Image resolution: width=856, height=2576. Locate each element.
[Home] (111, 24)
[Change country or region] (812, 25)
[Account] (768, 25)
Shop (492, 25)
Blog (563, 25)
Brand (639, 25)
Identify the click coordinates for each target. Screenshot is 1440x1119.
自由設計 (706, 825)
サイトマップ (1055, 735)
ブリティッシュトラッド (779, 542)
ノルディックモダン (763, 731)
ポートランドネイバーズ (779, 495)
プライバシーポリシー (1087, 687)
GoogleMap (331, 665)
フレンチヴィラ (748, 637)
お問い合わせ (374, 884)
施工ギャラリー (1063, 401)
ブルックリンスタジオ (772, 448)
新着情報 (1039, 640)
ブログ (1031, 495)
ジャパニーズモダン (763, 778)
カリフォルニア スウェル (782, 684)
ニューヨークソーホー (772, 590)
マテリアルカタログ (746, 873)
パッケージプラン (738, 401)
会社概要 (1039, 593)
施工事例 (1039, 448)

================

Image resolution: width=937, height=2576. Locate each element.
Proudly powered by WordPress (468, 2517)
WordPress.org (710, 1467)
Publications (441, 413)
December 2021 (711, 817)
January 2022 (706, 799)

================

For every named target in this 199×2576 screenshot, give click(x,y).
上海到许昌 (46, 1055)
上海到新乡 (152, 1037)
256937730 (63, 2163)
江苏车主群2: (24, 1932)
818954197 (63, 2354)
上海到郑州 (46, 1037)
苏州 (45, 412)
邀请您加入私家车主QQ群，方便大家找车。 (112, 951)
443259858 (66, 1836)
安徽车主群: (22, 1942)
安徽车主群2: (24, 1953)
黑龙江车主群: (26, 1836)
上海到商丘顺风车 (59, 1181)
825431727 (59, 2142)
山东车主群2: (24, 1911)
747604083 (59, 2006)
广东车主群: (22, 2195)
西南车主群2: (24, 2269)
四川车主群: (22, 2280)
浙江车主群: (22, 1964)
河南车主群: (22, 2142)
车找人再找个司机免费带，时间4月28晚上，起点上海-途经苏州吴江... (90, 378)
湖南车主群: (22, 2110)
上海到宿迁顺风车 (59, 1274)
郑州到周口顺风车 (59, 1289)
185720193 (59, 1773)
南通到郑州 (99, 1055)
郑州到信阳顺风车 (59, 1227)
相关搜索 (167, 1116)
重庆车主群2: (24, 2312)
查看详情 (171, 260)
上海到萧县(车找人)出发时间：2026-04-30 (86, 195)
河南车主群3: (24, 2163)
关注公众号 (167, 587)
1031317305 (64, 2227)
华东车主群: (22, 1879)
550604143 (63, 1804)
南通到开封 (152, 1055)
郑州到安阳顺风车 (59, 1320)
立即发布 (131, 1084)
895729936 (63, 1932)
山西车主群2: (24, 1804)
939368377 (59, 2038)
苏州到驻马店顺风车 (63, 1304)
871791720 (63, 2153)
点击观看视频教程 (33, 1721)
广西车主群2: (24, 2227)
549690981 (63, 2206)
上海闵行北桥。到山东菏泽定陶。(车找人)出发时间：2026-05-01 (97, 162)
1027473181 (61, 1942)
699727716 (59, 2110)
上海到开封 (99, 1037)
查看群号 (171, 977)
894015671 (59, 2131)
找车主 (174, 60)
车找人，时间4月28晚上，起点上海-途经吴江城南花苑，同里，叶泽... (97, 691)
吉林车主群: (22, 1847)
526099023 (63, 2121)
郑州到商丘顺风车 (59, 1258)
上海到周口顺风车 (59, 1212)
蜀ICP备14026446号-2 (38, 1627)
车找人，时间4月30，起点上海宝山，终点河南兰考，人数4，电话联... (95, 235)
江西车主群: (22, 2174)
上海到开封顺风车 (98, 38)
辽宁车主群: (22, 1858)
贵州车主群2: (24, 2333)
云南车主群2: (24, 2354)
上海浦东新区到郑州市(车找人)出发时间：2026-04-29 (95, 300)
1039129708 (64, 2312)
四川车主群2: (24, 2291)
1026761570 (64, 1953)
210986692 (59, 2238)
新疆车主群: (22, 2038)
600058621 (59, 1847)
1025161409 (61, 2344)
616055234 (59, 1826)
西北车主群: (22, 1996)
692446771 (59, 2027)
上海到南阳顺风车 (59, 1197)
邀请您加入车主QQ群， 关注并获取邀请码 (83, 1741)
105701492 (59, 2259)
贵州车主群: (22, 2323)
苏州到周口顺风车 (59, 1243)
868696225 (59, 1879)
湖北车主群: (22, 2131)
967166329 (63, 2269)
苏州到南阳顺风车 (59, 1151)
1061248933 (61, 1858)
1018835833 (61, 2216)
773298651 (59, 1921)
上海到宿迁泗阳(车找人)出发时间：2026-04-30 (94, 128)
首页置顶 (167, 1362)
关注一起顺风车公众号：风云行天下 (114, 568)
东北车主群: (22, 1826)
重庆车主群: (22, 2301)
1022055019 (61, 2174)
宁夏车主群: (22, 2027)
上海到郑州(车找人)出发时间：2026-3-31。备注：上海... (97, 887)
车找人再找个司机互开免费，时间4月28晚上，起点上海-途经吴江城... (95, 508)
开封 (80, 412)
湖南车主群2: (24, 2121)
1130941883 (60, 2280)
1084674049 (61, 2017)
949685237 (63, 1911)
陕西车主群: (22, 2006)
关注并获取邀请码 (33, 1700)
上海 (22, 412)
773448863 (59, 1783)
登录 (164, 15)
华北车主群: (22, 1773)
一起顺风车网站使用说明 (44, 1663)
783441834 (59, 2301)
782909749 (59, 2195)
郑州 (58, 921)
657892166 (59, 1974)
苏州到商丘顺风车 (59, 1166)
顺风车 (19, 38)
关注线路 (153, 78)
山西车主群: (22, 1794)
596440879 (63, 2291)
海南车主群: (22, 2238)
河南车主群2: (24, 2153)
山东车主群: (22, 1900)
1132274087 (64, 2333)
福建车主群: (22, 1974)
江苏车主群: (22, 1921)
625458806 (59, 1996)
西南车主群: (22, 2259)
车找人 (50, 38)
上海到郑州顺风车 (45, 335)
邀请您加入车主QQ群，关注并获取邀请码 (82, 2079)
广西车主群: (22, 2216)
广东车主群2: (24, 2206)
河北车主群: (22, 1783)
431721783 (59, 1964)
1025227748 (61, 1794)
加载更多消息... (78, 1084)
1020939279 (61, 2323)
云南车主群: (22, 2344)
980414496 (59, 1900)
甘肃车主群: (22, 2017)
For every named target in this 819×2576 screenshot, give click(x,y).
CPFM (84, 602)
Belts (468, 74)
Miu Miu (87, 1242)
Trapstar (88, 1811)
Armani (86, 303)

================

> _TRY IT_:
When you reach the line in the material above that holds "上海到宿迁顺风车 (59, 1274)", begin reproducing lines exactly, and stop after the line that holds "云南车主群2: (24, 2354)".

> _TASK SOLUTION_:
上海到宿迁顺风车 (59, 1274)
郑州到周口顺风车 (59, 1289)
185720193 (59, 1773)
南通到郑州 (99, 1055)
郑州到信阳顺风车 (59, 1227)
相关搜索 (167, 1116)
重庆车主群2: (24, 2312)
查看详情 (171, 260)
上海到萧县(车找人)出发时间：2026-04-30 (86, 195)
河南车主群3: (24, 2163)
关注公众号 (167, 587)
1031317305 (64, 2227)
华东车主群: (22, 1879)
550604143 (63, 1804)
南通到开封 (152, 1055)
郑州到安阳顺风车 (59, 1320)
立即发布 (131, 1084)
895729936 (63, 1932)
山西车主群2: (24, 1804)
939368377 (59, 2038)
苏州到驻马店顺风车 (63, 1304)
871791720 (63, 2153)
点击观看视频教程 (33, 1721)
广西车主群2: (24, 2227)
549690981 (63, 2206)
上海闵行北桥。到山东菏泽定陶。(车找人)出发时间：2026-05-01 (97, 162)
1027473181 (61, 1942)
699727716 (59, 2110)
上海到开封 (99, 1037)
查看群号 (171, 977)
894015671 (59, 2131)
找车主 (174, 60)
车找人，时间4月28晚上，起点上海-途经吴江城南花苑，同里，叶泽... (97, 691)
吉林车主群: (22, 1847)
526099023 (63, 2121)
郑州到商丘顺风车 (59, 1258)
上海到周口顺风车 (59, 1212)
蜀ICP备14026446号-2 (38, 1627)
车找人，时间4月30，起点上海宝山，终点河南兰考，人数4，电话联... (95, 235)
江西车主群: (22, 2174)
上海到开封顺风车 (98, 38)
辽宁车主群: (22, 1858)
贵州车主群2: (24, 2333)
云南车主群2: (24, 2354)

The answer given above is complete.